Of the 152,000 federal inmates incarcerated today, only about 14,000 are housed at privately managed facilities and Wilkes says just 300 of those are U.S. citizens. The rest are criminal aliens who will be deported after completing their sentences.
Wilkes argues in ending their partnership, the federal government is throwing out an important tool.
“When Vice President Harris was attorney general of California, the state was under a court order mandate to address the unconstitutional overcrowding that was occurring and so the industry was brought in as a tool and as a partner to help with that,” she says.
Pfaff says if used correctly, the private industry could make positive changes.
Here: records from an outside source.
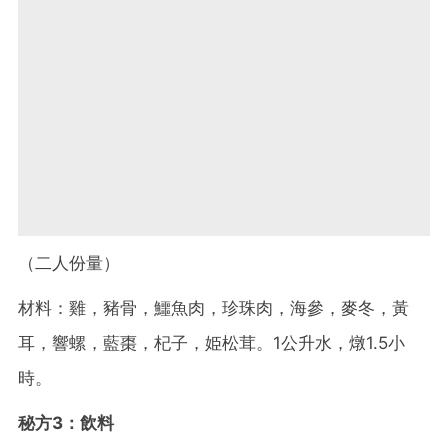
（二人份量）
材料：雞，豬骨，鱷魚肉，珍珠肉，海參，麥冬，黃
耳，響螺，藍棗，杞子，姫松茸。1公升水，燉1.5小
時。
秘方3：飲料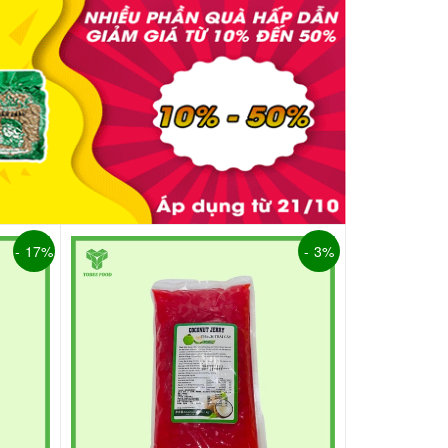
- 17%
- 3%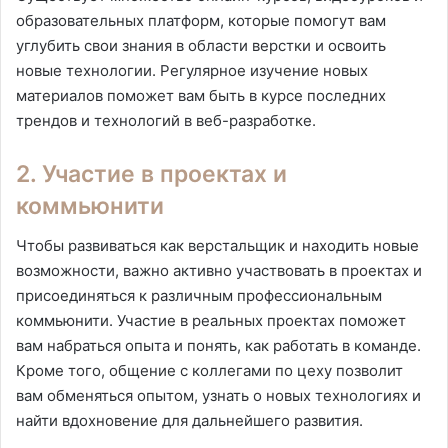
образовательных платформ, которые помогут вам
углубить свои знания в области верстки и освоить
новые технологии. Регулярное изучение новых
материалов поможет вам быть в курсе последних
трендов и технологий в веб-разработке.
2. Участие в проектах и
коммьюнити
Чтобы развиваться как верстальщик и находить новые
возможности, важно активно участвовать в проектах и
присоединяться к различным профессиональным
коммьюнити. Участие в реальных проектах поможет
вам набраться опыта и понять, как работать в команде.
Кроме того, общение с коллегами по цеху позволит
вам обменяться опытом, узнать о новых технологиях и
найти вдохновение для дальнейшего развития.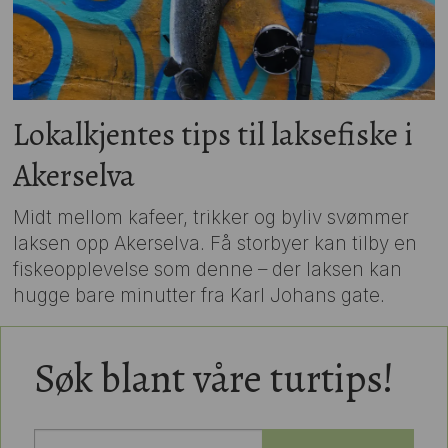
Lokalkjentes tips til laksefiske i
Akerselva
Midt mellom kafeer, trikker og byliv svømmer
laksen opp Akerselva. Få storbyer kan tilby en
fiskeopplevelse som denne – der laksen kan
hugge bare minutter fra Karl Johans gate.
Søk blant våre turtips!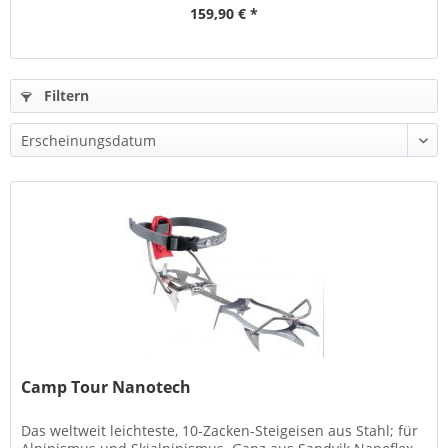
159,90 € *
Filtern
Camp Tour Nanotech
Das weltweit leichteste, 10-Zacken-Steigeisen aus Stahl; für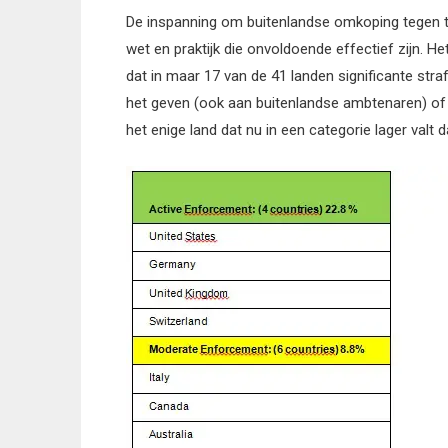
De inspanning om buitenlandse omkoping tegen t
wet en praktijk die onvoldoende effectief zijn. He
dat in maar 17 van de 41 landen significante str
het geven (ook aan buitenlandse ambtenaren) of o
het enige land dat nu in een categorie lager valt d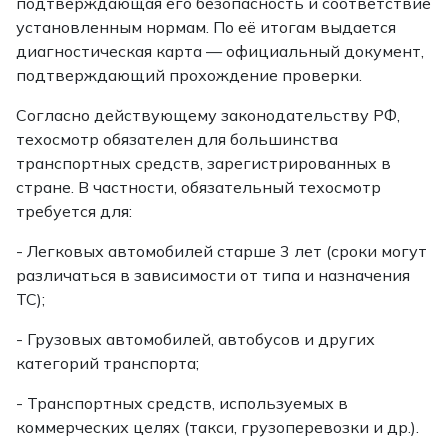
подтверждающая его безопасность и соответствие
установленным нормам. По её итогам выдается
диагностическая карта — официальный документ,
подтверждающий прохождение проверки.
Согласно действующему законодательству РФ,
техосмотр обязателен для большинства
транспортных средств, зарегистрированных в
стране. В частности, обязательный техосмотр
требуется для:
- Легковых автомобилей старше 3 лет (сроки могут
различаться в зависимости от типа и назначения
ТС);
- Грузовых автомобилей, автобусов и других
категорий транспорта;
- Транспортных средств, используемых в
коммерческих целях (такси, грузоперевозки и др.).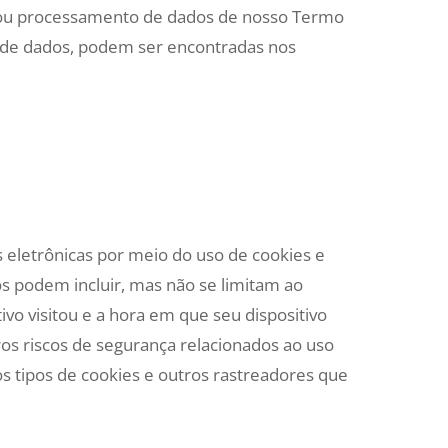
e/ou processamento de dados de nosso Termo
or de dados, podem ser encontradas nos
s eletrônicas por meio do uso de cookies e
 podem incluir, mas não se limitam ao
tivo visitou e a hora em que seu dispositivo
os riscos de segurança relacionados ao uso
os tipos de cookies e outros rastreadores que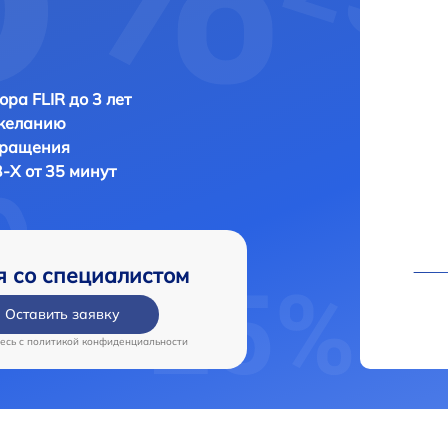
ора FLIR до 3 лет
 желанию
бращения
3-Х от 35 минут
я со специалистом
Оставить заявку
есь c
политикой конфиденциальности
In an article published in the Arizona Law Journal, he writes if contracts were written differently, “ones that did not pay per prisoner per diem rates but instead based funding on goals such as reduced recidivism risks—then the private prisons would focus on things other than just warehousing people.”
In other words, let the business model work for society by tying profits to results that benefit inmates rather than paying for the number of prisoners.
As it currently stands, private facilities stand to benefit from locking up more people, which some argue encourages repeat offenders.
And many critics can’t forget the shocking 2012 deal pitched by Corrections Corporation of America, now known as CoreCivic. The company would purchase prisons in 48 states if those states would guarantee a 90-percent occupancy rate.
CBN News’s requests to learn when the first DOJ contracts will end, thus potentially beginning to shutter private prisons were not answered by the White House or Bureau of Prisons, but the process will likely take years and can be reversed by the next administration’s executive pen unless Congress acts.